*** DATA FOR THIS TASK

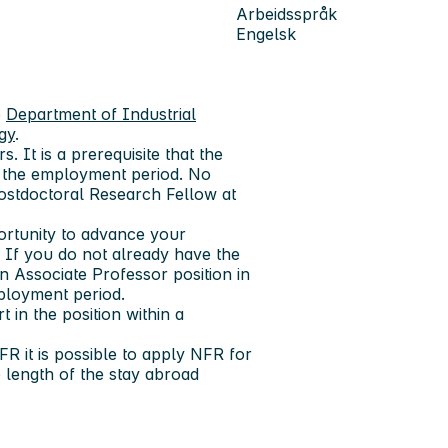
Arbeidsspråk
Engelsk
e
Department of Industrial
gy
.
s. It is a prerequisite that the
of the employment period. No
ostdoctoral Research Fellow at
ortunity to advance your
s. If you do not already have the
 Associate Professor position in
ployment period.
 in the position within a
R it is possible to apply NFR for
 length of the stay abroad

******

TASK OBJECTIVE:
What is wanted is a word-for-word restatement of the entries, without their images.

EXERCISE SOLUTION:
Arbeidsspråk
Engelsk
e
Department of Industrial
gy
.
s. It is a prerequisite that the
of the employment period. No
ostdoctoral Research Fellow at
ortunity to advance your
s. If you do not already have the
 Associate Professor position in
ployment period.
 in the position within a
R it is possible to apply NFR for
 length of the stay abroad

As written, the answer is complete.